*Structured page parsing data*

------------------------------------------------------------------------

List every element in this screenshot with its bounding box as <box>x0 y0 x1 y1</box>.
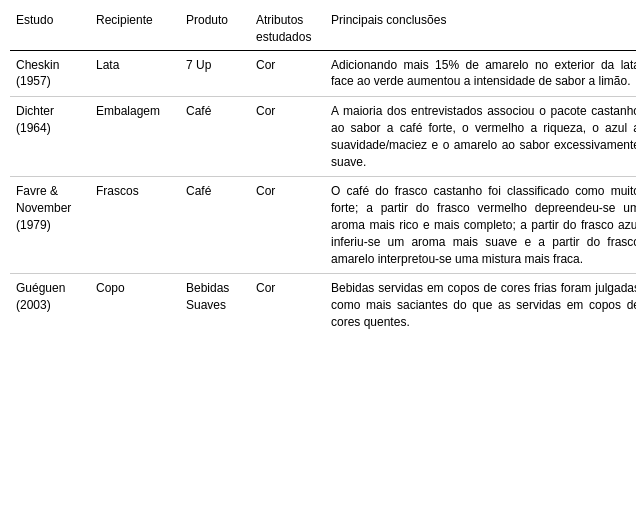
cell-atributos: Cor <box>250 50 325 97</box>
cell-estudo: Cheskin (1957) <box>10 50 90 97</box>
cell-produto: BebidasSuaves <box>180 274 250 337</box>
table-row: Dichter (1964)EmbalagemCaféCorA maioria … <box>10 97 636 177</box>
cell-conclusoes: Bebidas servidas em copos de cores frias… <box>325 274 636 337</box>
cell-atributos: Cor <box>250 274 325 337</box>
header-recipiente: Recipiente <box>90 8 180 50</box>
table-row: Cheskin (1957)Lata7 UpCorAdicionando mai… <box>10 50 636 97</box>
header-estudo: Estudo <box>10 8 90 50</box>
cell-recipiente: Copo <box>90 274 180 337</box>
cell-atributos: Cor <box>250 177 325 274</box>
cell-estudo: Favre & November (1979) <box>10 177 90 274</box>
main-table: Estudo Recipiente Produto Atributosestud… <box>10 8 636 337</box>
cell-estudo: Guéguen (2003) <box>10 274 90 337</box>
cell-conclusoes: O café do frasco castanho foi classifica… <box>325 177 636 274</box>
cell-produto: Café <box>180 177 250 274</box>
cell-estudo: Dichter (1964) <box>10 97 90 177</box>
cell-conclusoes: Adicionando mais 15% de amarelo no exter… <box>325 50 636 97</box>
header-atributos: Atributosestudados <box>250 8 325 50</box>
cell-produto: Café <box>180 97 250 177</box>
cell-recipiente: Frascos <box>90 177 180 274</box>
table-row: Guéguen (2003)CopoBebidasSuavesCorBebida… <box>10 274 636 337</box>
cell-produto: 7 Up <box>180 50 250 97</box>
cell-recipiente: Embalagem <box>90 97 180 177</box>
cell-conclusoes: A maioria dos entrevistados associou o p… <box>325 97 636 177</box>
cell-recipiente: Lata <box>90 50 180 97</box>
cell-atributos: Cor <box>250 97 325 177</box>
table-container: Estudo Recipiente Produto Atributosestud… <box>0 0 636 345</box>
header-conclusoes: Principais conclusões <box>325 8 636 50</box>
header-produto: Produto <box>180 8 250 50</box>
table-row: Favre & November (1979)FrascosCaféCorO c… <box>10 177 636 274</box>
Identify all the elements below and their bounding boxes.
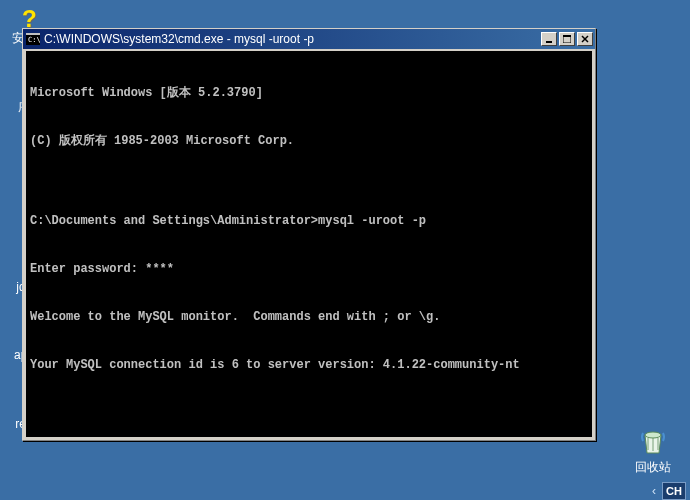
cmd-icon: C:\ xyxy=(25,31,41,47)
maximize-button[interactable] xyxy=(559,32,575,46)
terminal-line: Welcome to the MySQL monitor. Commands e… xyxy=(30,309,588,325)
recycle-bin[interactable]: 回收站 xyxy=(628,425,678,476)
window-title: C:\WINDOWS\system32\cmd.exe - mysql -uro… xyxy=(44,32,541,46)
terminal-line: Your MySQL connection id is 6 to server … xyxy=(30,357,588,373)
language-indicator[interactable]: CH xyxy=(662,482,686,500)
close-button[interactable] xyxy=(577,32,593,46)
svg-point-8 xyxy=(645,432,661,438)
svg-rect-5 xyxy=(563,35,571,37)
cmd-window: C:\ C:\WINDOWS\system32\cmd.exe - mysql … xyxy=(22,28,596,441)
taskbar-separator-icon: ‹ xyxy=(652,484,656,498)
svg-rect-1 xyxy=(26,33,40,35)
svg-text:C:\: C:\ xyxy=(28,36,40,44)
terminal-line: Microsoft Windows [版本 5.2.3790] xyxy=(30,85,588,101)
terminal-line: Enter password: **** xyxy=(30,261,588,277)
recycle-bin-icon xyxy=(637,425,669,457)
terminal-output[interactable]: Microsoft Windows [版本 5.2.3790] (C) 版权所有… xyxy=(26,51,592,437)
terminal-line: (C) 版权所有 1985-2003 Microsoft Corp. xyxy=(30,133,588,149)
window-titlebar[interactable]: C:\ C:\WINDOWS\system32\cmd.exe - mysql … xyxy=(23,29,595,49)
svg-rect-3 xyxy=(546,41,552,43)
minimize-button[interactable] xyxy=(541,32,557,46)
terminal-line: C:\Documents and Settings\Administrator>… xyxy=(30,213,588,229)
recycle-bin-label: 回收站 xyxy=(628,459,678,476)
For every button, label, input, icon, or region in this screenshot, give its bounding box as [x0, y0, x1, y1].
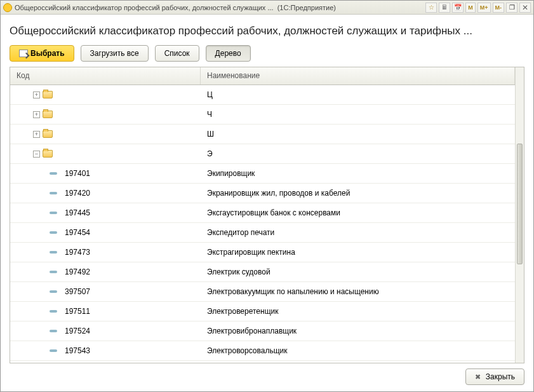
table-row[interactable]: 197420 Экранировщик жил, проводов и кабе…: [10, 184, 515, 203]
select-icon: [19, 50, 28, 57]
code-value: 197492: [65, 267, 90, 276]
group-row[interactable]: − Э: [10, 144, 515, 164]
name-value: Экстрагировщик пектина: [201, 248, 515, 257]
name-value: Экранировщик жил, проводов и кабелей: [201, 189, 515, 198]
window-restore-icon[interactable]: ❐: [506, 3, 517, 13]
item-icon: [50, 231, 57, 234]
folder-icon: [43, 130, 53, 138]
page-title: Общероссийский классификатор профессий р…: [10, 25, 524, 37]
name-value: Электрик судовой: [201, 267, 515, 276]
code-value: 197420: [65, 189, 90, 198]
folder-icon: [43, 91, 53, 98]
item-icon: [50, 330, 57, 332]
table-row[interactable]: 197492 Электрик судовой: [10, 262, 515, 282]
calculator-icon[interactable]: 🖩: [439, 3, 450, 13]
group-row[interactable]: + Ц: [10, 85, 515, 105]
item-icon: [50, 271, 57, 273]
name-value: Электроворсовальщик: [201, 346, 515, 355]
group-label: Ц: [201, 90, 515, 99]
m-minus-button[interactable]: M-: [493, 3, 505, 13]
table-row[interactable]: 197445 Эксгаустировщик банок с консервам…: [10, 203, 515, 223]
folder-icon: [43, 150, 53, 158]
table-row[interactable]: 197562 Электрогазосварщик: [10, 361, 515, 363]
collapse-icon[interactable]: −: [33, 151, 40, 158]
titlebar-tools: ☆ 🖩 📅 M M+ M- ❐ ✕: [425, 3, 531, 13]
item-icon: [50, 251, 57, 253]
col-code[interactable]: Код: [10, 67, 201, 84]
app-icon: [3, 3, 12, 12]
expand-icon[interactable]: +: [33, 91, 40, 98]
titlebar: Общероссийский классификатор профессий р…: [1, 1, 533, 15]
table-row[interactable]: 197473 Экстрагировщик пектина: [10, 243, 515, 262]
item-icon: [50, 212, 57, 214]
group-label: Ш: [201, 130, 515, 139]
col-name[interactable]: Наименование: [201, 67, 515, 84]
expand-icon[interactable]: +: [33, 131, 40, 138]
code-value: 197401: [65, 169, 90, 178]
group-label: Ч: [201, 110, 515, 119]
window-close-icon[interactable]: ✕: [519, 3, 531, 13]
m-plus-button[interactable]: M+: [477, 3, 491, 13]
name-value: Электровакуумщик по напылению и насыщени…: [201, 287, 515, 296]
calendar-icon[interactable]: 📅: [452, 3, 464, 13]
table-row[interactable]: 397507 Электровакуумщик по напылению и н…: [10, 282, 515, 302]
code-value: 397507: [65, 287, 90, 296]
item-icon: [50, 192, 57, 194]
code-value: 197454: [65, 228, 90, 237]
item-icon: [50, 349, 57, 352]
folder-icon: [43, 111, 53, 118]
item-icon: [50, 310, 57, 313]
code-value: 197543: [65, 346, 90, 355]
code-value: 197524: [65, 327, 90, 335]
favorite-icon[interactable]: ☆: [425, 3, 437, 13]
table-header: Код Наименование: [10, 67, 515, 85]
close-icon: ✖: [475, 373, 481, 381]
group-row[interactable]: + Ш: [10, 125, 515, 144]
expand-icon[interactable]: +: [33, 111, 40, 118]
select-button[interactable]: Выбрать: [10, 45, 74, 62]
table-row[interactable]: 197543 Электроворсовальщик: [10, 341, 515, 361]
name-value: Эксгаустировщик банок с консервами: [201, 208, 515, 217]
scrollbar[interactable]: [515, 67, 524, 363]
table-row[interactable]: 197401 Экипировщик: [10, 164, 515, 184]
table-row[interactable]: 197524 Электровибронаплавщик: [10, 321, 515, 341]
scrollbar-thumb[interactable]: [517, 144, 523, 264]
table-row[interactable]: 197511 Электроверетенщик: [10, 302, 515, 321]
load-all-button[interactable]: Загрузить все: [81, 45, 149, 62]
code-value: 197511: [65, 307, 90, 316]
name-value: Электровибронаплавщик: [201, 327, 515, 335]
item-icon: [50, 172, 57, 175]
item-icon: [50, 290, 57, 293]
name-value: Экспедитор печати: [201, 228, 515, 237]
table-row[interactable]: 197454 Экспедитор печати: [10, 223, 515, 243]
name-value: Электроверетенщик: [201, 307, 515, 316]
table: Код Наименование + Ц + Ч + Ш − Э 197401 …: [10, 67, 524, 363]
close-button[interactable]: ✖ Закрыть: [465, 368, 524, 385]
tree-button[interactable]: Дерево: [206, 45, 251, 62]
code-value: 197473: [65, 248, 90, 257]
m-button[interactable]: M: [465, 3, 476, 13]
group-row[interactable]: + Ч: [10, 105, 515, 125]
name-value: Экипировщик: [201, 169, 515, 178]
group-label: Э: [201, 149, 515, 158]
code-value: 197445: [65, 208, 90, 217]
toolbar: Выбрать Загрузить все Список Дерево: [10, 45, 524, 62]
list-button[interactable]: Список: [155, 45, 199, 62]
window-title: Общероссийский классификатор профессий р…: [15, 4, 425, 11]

------------------------------------------------------------------------

*WORK TASK*
A count alone is required. How many lines in the entries contain the string "Экипировщик"?

*ANSWER FOR THIS EXERCISE*
2